Quant au mode de comptabilité adopté au département de l'intérieur pour les dépenses, j'ai le droit de m'étonner que M. le ministre ait paru ignorer ce qui se passe dans son département ; mes observations faites hier l'avaient surpris, il en était même inquiet, mais il est revenu de cette inquiétude, parce qu'il a appris que la caisse, dont j'ai parlé hier, ne contient que 5,000 à 6,000 fr.

Or, comment se fait-il que le ministre ignorât l'existence irrégulière de cette caisse, alors que la cour des comptes a entrepris avec son département une longue correspondance pour en démontrer l'illégalité et lea conséquences fâcheuses ?

(page 1591) La cour des comptes a combattu ce système de tout ses moyens, par de longs mémoires, et M. le ministre semble ignorer l'existence de cette caisse. J'ai lieu de m'en étonner, je le répète : la loi du 29 novembre 1846 permet, il est vrai, de faire mandater quelques sommes pour de menues dépenses, pour des dépenses qui ne souffrent pas de délai. Mais le département de l'intérieur abuse de cette faculté tout exceptionnelle pour dépenser en régie de nombreux crédits de son budget. Il fait mandater au profit de son caissier des sommes destinées à des services qui n'exigent pas de menues dépenses, et qui peuvent être soumises aa visa préalable de la cour des comptes.

Il lui suffit de donner le caractère de régie à 8 articles de son budget pour faire verser 100,000 fr. dans sa caisse.

Et comme on n'en rend compte souvent qu'au bout d'une année, les valeurs sont utilisées dans l'intervalle pour faire des dépenses dépourvues de crédit, et ces dépenses se régularisent ensuite au moyeu de remboursements, quand les crédits sont votés.

Je citerai un fait : le département de l'intérieur s'est fait ainsi délivrer 15,000 fr. sur le crédit de la voirie vicinale.

On n'en a rendu qu'au bout d'un an, bien que la loi exige que le compte soit rendu au bout de 4 mois, et quand il a été rendu il a été reconnu que cette somme avait servi à payer deux subsides.

Or, les dépenses pouvaient fort bien subir le visa préalable de la cour, et ce n'étaient pas de menues dépenses. Des ordonnances de payement auraient pu être créées au profit des communes.
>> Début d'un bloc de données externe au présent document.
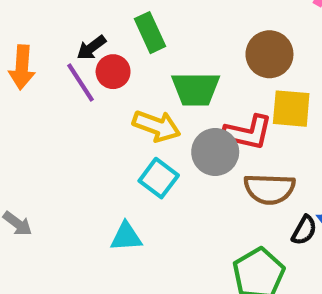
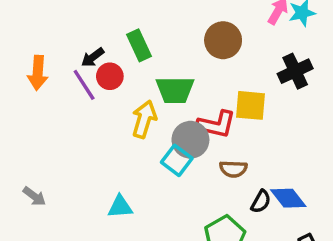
brown circle: (269, 54) -> (223, 40), moved
yellow arrow: (157, 126) -> (144, 119), turned -93
cyan square: (159, 178) -> (177, 160), moved
brown semicircle: (269, 189) -> (233, 169), size x0.7

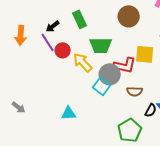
red circle: (110, 76) -> (63, 50), moved
yellow arrow: (144, 119) -> (83, 62), turned -60

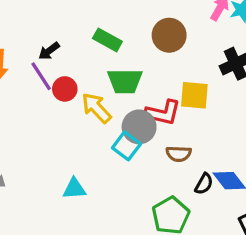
green rectangle: (80, 19) -> (107, 40), moved, turned -36

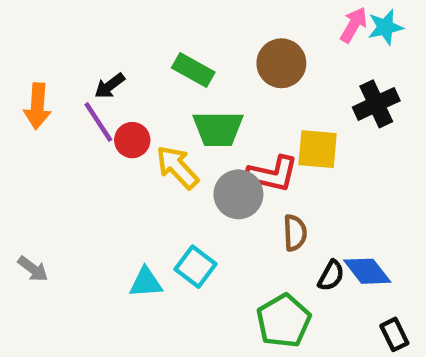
cyan square: (126, 146) -> (196, 267), moved
brown semicircle: (179, 154) -> (295, 233), turned -95

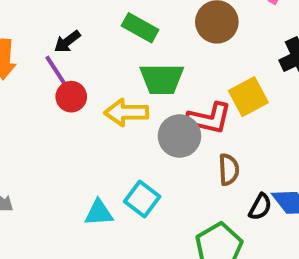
red circle: (132, 140) -> (71, 97), moved
yellow square: (318, 149) -> (248, 97), turned -33
yellow arrow: (177, 167) -> (126, 112), turned -48

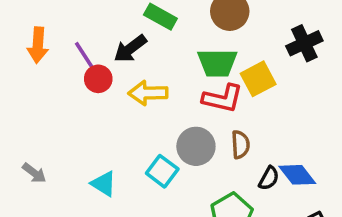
black arrow: (67, 42) -> (130, 49), moved, size x1.4
green trapezoid: (162, 79) -> (217, 63), moved
gray circle: (179, 136) -> (196, 146), moved
cyan triangle: (99, 213) -> (104, 184), moved, turned 36

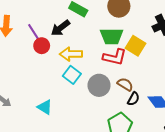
yellow square: (258, 79) -> (136, 46), turned -30
brown semicircle: (240, 145) -> (125, 84), turned -56
cyan square: (162, 171) -> (72, 75), moved
black semicircle: (269, 178) -> (133, 99), moved

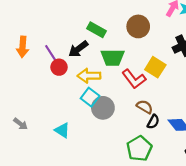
green trapezoid: (112, 36) -> (113, 58), moved
red L-shape: (115, 57) -> (134, 79), turned 40
gray circle: (99, 85) -> (103, 108), moved

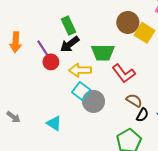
green rectangle: (96, 30) -> (69, 26), moved, turned 36
yellow square: (155, 67) -> (144, 33), moved

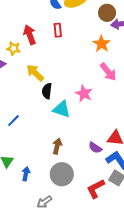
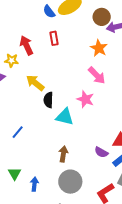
pink arrow: (108, 72) -> (97, 75), moved

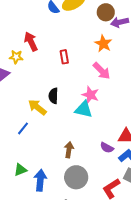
red rectangle: (54, 38) -> (64, 57), moved
yellow arrow: (35, 83) -> (37, 107), moved
cyan triangle: (65, 117) -> (84, 109), moved
green triangle: (15, 174) -> (20, 170), turned 40
blue arrow: (34, 184) -> (40, 180), size x1.5

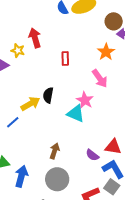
yellow arrow: (37, 107) -> (30, 104), turned 102

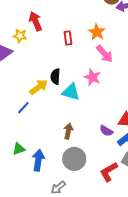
orange star: (106, 52) -> (97, 32), moved
cyan triangle: (76, 114) -> (71, 92), moved

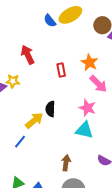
yellow star: (20, 36) -> (13, 81), moved
cyan triangle: (71, 92) -> (84, 130), moved

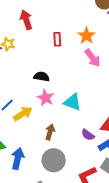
pink star: (87, 108) -> (46, 98), moved
black semicircle: (50, 109) -> (42, 77), turned 91
yellow arrow: (34, 120) -> (23, 114), moved

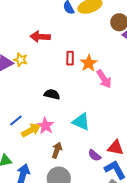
red arrow: (26, 20) -> (40, 37), turned -72
orange star: (87, 36) -> (89, 63), moved
pink star: (46, 98) -> (45, 126), moved

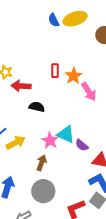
red arrow: (40, 37) -> (21, 86), moved
pink star: (45, 126) -> (50, 141), moved
purple semicircle: (95, 155) -> (82, 145), moved

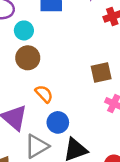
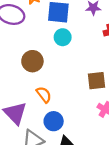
cyan circle: (24, 30) -> (63, 37), moved

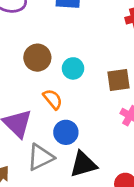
cyan circle: (63, 37) -> (73, 68), moved

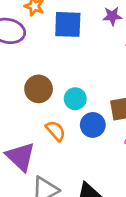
blue circle: (66, 132) -> (93, 125), moved

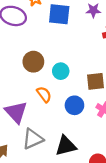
blue circle: (93, 125) -> (74, 105), moved

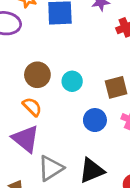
orange semicircle: (44, 94) -> (32, 107), moved

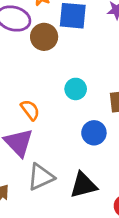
brown circle: (37, 75) -> (44, 37), moved

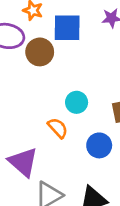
orange semicircle: (30, 110) -> (58, 128), moved

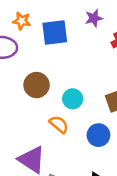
brown circle: (40, 52) -> (37, 85), moved

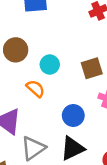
blue circle: (98, 135) -> (73, 115), moved

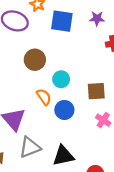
blue circle: (73, 115) -> (64, 110), moved

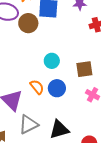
brown circle: (35, 60) -> (28, 23), moved
orange semicircle: (44, 97) -> (37, 87), moved

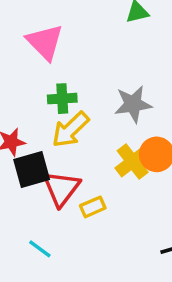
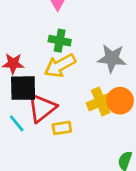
cyan line: (40, 249) -> (17, 123), moved

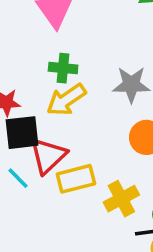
yellow cross: (101, 101) -> (121, 199), moved
yellow rectangle: (62, 128) -> (76, 179), size x1.5

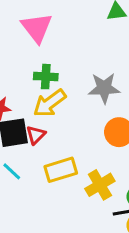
red triangle: (48, 156) -> (36, 135), moved, size x0.6

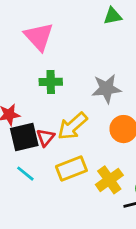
yellow arrow: (50, 103) -> (72, 126), moved

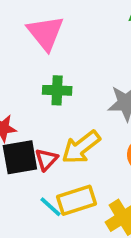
cyan line: (25, 174) -> (50, 207), moved

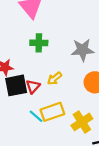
yellow arrow: (81, 147) -> (55, 78), size x0.6

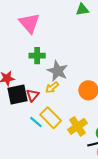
gray star: (83, 50) -> (58, 71), moved, turned 30
yellow rectangle: (52, 112) -> (51, 118), turned 65

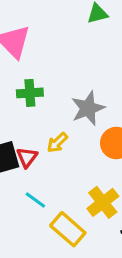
gray star: (58, 71) -> (88, 108), moved, turned 30
yellow rectangle: (51, 118) -> (68, 229), moved

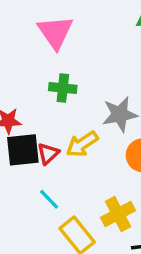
yellow arrow: (57, 143) -> (82, 144), size x1.4

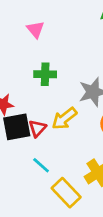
pink triangle: (55, 32) -> (35, 29), size x0.6

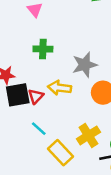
yellow arrow: (64, 118) -> (59, 88), turned 45

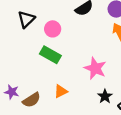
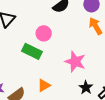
pink circle: (53, 29) -> (44, 33), moved

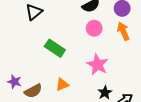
pink circle: (44, 33) -> (94, 28), moved

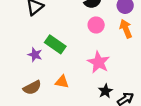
purple star: (14, 82) -> (35, 55), moved
orange triangle: (62, 85) -> (62, 82), turned 32

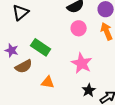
purple star: (35, 55) -> (12, 50), moved
brown semicircle: (32, 88) -> (24, 66), moved

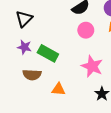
purple star: (12, 50) -> (24, 47), moved
brown semicircle: (24, 66) -> (32, 75), turned 36

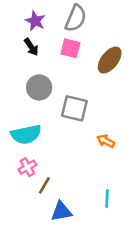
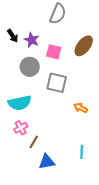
purple star: (35, 21) -> (32, 40), moved
black arrow: (31, 47) -> (13, 36), moved
pink square: (70, 48) -> (54, 52), moved

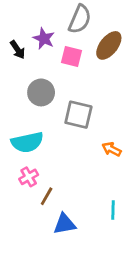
purple star: (32, 40) -> (44, 39), moved
brown ellipse: (84, 46) -> (109, 45), moved
pink square: (54, 52) -> (72, 57), moved

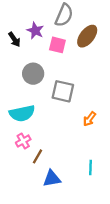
orange arrow: (112, 149) -> (89, 119), turned -80

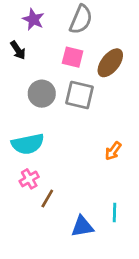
purple star: (35, 31) -> (33, 19), moved
brown ellipse: (87, 36) -> (110, 63), moved
gray square: (63, 91) -> (80, 95), moved
blue triangle: (52, 179) -> (82, 226), moved

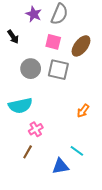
purple star: (33, 19) -> (34, 14), moved
pink cross: (29, 179) -> (36, 129), moved
brown line: (47, 198) -> (28, 152), moved
cyan line: (115, 212) -> (77, 151), moved, turned -56

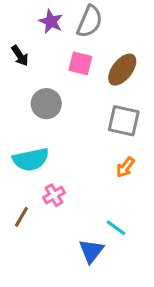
gray square: (58, 70) -> (124, 121), moved
brown line: (28, 152) -> (21, 217), moved
blue triangle: (60, 166) -> (91, 251), turned -42

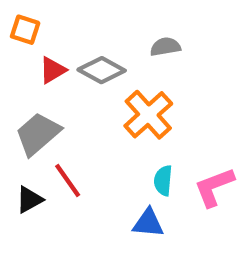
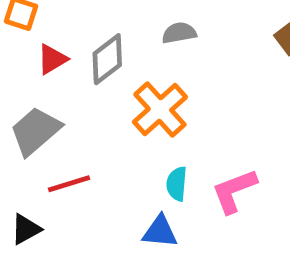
gray diamond: (102, 70) -> (107, 59), turned -66
red line: (68, 181) -> (69, 184), turned -72
black triangle: (29, 200) -> (26, 229), moved

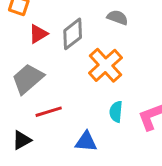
gray semicircle: (179, 33) -> (117, 17), turned 30
blue triangle: (160, 232) -> (86, 142), moved

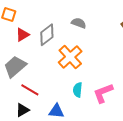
red line: (49, 112) -> (30, 90), turned 48
black triangle: (22, 140) -> (22, 110), moved

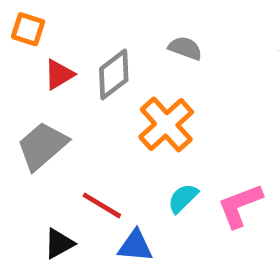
red line: (30, 90) -> (102, 205), moved
cyan semicircle: (78, 90) -> (183, 198), turned 40

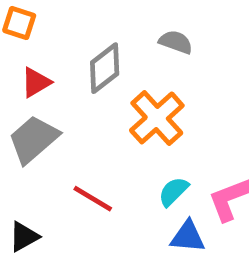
red triangle: (59, 74) -> (36, 82), moved
black triangle: (59, 244) -> (24, 237), moved
blue triangle: (135, 246) -> (188, 237), moved

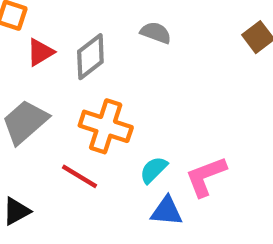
red triangle: (36, 82) -> (40, 52), moved
orange cross: (157, 118) -> (106, 126), moved, turned -30

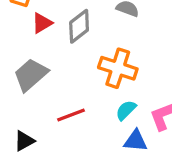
orange cross: (106, 126) -> (118, 68), moved
red line: (80, 176) -> (71, 115), turned -52

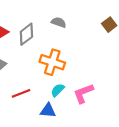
blue triangle: (136, 141) -> (48, 111), moved

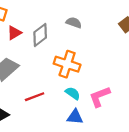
cyan semicircle: (58, 90) -> (73, 93), turned 80
blue triangle: (48, 111) -> (75, 117), moved

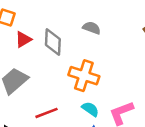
gray diamond: (40, 35) -> (53, 42), turned -50

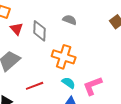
red triangle: (23, 39) -> (17, 29), turned -40

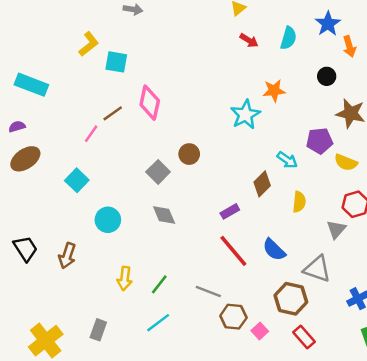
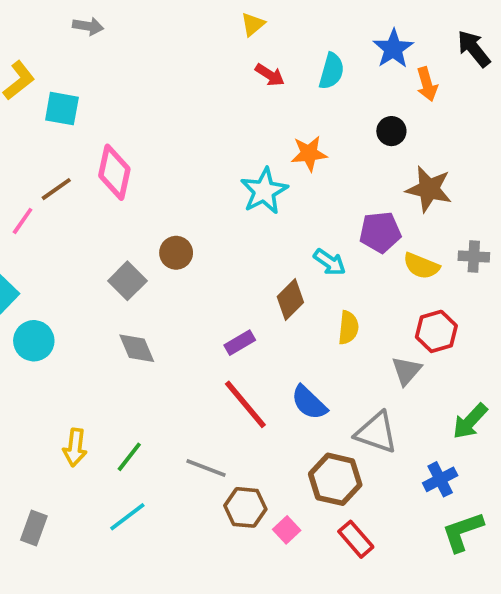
cyan circle: (108, 220) -> (34, 341), moved

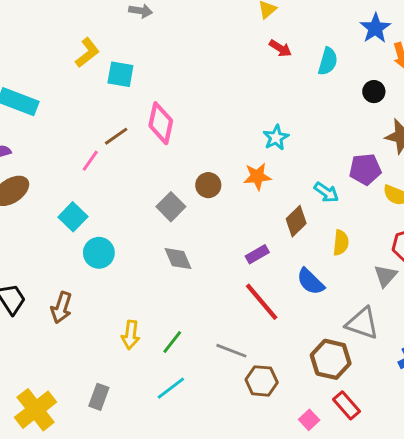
cyan semicircle: (331, 71) -> (328, 61), moved
orange star: (309, 154) -> (257, 176), moved
cyan star: (264, 191) -> (276, 138), size x0.7
blue semicircle: (309, 403) -> (311, 282), moved
pink square: (287, 530) -> (309, 420), moved

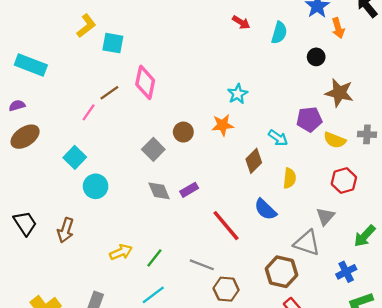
purple rectangle: (257, 254) -> (189, 190), moved
gray triangle: (385, 276) -> (325, 216), moved
yellow arrow: (131, 335) -> (121, 252), turned -120

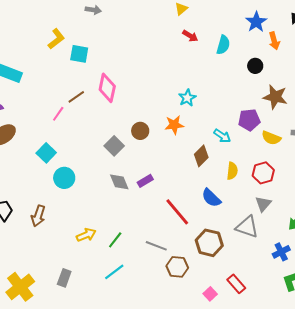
red hexagon: (344, 181) -> (263, 173), moved
brown hexagon: (282, 272) -> (209, 243), moved

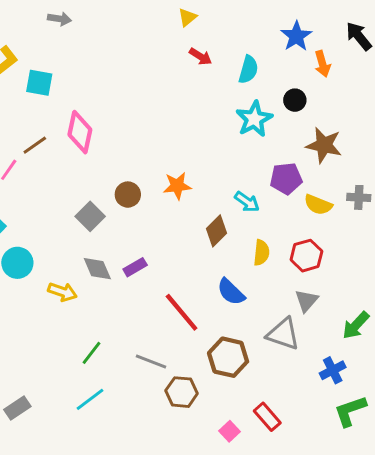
cyan star: (187, 98) -> (254, 119), moved, size x1.4
yellow arrow: (86, 235) -> (62, 292), moved, turned 42
gray rectangle: (64, 278) -> (17, 408), turned 36

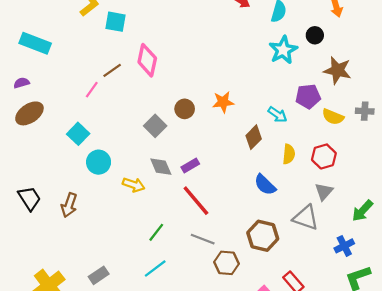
red line: (182, 312) -> (196, 201), moved

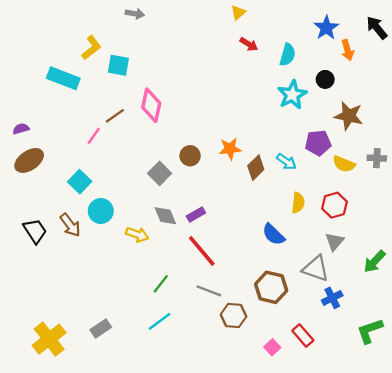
cyan rectangle: (35, 43) -> (63, 78), moved
brown diamond: (254, 137) -> (256, 168), moved
black trapezoid: (29, 198) -> (35, 231), moved
brown arrow: (69, 205) -> (70, 225), moved, turned -55
blue cross: (344, 246) -> (332, 298), moved

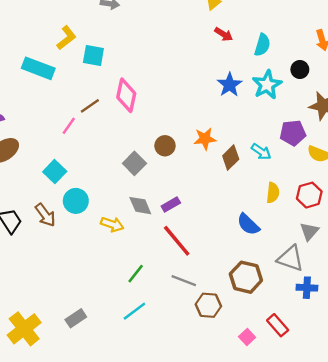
blue star: (326, 28) -> (229, 85), moved
blue cross: (332, 298) -> (307, 288), turned 30

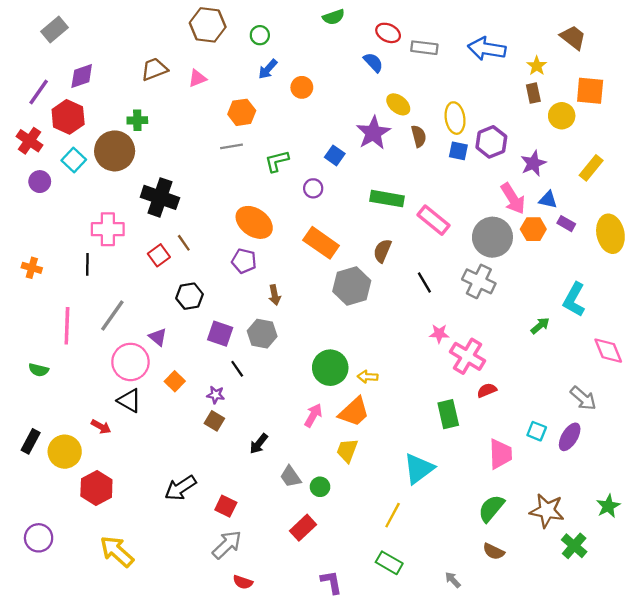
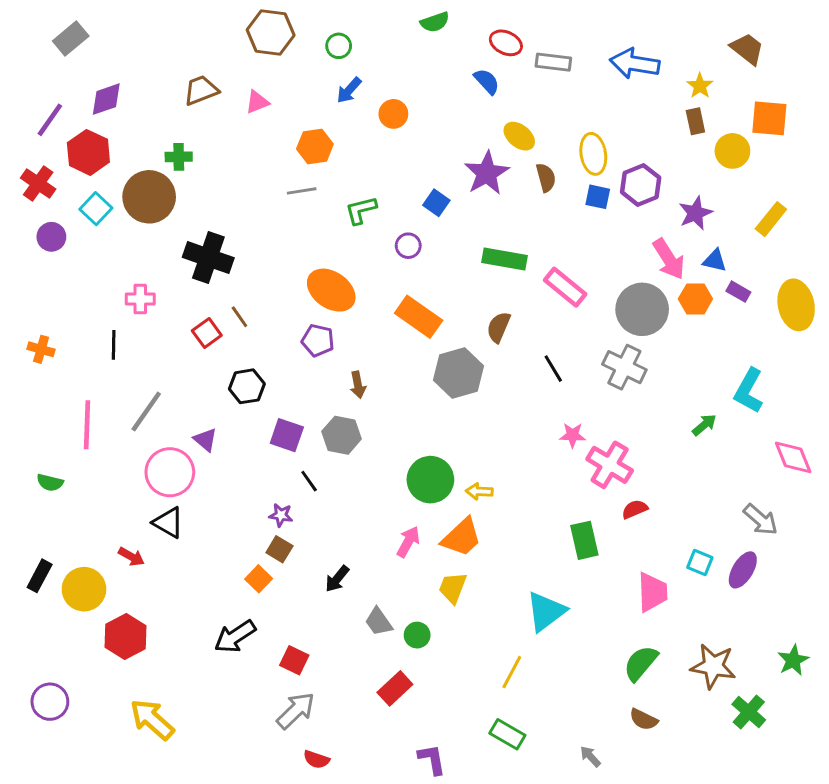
pink cross: (108, 229) -> (140, 299), size x0.7
orange square: (175, 381) -> (259, 579), moved

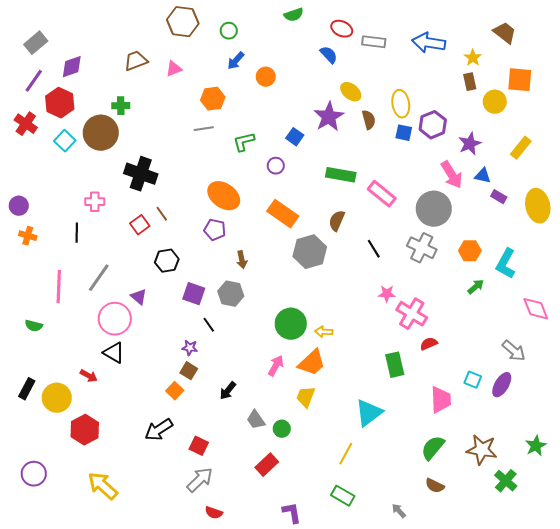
gray rectangle: (71, 38) -> (36, 43), moved
purple circle: (51, 237) -> (19, 206), moved
orange hexagon: (695, 299) -> (470, 251), moved

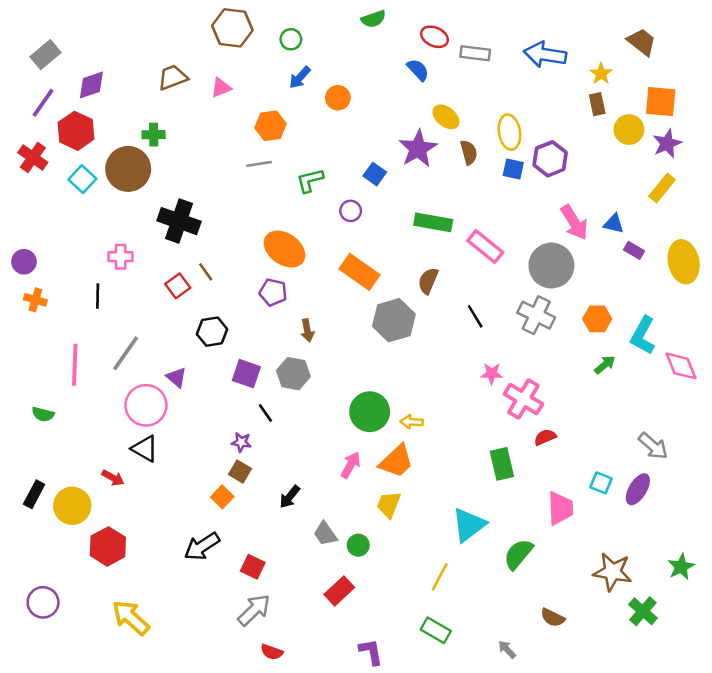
purple star: (470, 144) -> (667, 144), moved
pink diamond: (536, 309) -> (681, 366), moved
green semicircle: (433, 448) -> (518, 554), moved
L'abus que l'on fait ainsi de l'article 15 de la loi de 1846 se renouvelle fréquemment.

Il me reste à répondre à la déclaration faite par M. le ministre et qui consiste à établir que son département ne doit pas au département de la guerre le remboursement de 300,000 fr. pour les armes délivrées à la garde civique. S'il en est ainsi, pourquoi le département de l'intérieur s'est-il fait délivrer 300,000 francs pour cet armement ?

Si c'est le département de la guerre qui a dû pourvoir à cet armement, c'est à ce même département que le crédit de 300,000 fr aurait dû être alloué.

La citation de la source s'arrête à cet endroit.